Lyft Data exposes an exec family of building blocks so you can reuse existing shell scripts, operating system tools, and CLIs inside a job. Exec-based inputs, actions, and outputs each target a different stage of the pipeline, but they all launch commands through the host shell and stream data between Lyft Data and the child process.

When to use exec

  • Reuse system utilities or legacy scripts without building a custom connector
  • Gather diagnostics (uptime, disk usage) alongside streaming telemetry
  • Fan results into tools that expect newline-delimited JSON or plain text
  • Prototype quick integrations before you invest in a dedicated input or output

Exec input

Exec inputs run commands on a schedule or once at startup and treat the output as incoming events.
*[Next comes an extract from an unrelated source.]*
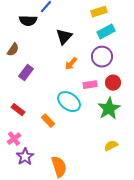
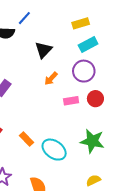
cyan ellipse: (69, 102) -> (54, 150), moved
green star: (109, 109) -> (92, 141), moved, turned -30
yellow semicircle: (111, 146) -> (93, 180), moved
Lyft Data runs the command with /bin/sh on Unix platforms or PowerShell/cmd on Windows, so multi-line command blocks and shell features are available.

Key capabilities:

  • Preserve multi-line command strings with the no_strip_linefeeds switch
  • Control output framing with the json (treat each line as JSON) and ignore_line_breaks (emit the entire run as one event) flags
  • Schedule recurring runs via trigger.interval, and bound execution with timeout
  • Inject environment variables from a file or inline map using the env block
input:
exec:
command: |
./bin/collect-metrics \
--tenant retail-eu
trigger:
interval: 2m
ignore-line-breaks: true
env:
values:
API_TOKEN: YOUR_API_TOKEN
timeout: 30s

When json is true, each line is parsed as a JSON event instead of being wrapped in the _raw field. Enable ignore_line_breaks to combine multi-line output (for example, certificate dumps) into a single event for downstream parsing.

Exec action

The exec action shells out for each event that flows through the job. By default the entire event body is piped to the child process stdin; set input_field to send just one field instead. Populate result_status_field, result_stdout_field, or result_stderr_field to capture process results back into the event.

actions:
- exec:
command: uptime
result:
status-field: exit_status
stdout-field: uptime_raw
stderr-field: uptime_err
- extract:
input-field: uptime_raw
pattern: "load average: ([^,]+)"
output-fields: [load_avg_1m]

Use the exec action to enrich events with on-box measurements, ping downstream services, or gate processing based on an external script.

Exec output

Exec outputs send processed events to a command. Lyft Data spawns the shell, writes each event (plus a newline) to process stdin, and keeps retries and batching in sync with the rest of the job.

output:
exec:
command: ./bin/forward-to-legacy.sh
retry:
count: 5
pause: 500ms
batch:
size: 50
wrap-as-json: true

The optional input_field focuses the payload on a specific field before writing to the command, while retry and batch mirror the behavior of other outputs. This makes it easy to wrap jobs around existing ingestion scripts, syslog forwarders, or one-off transformations while keeping operational controls (retries, timeouts, scheduling) inside Lyft Data.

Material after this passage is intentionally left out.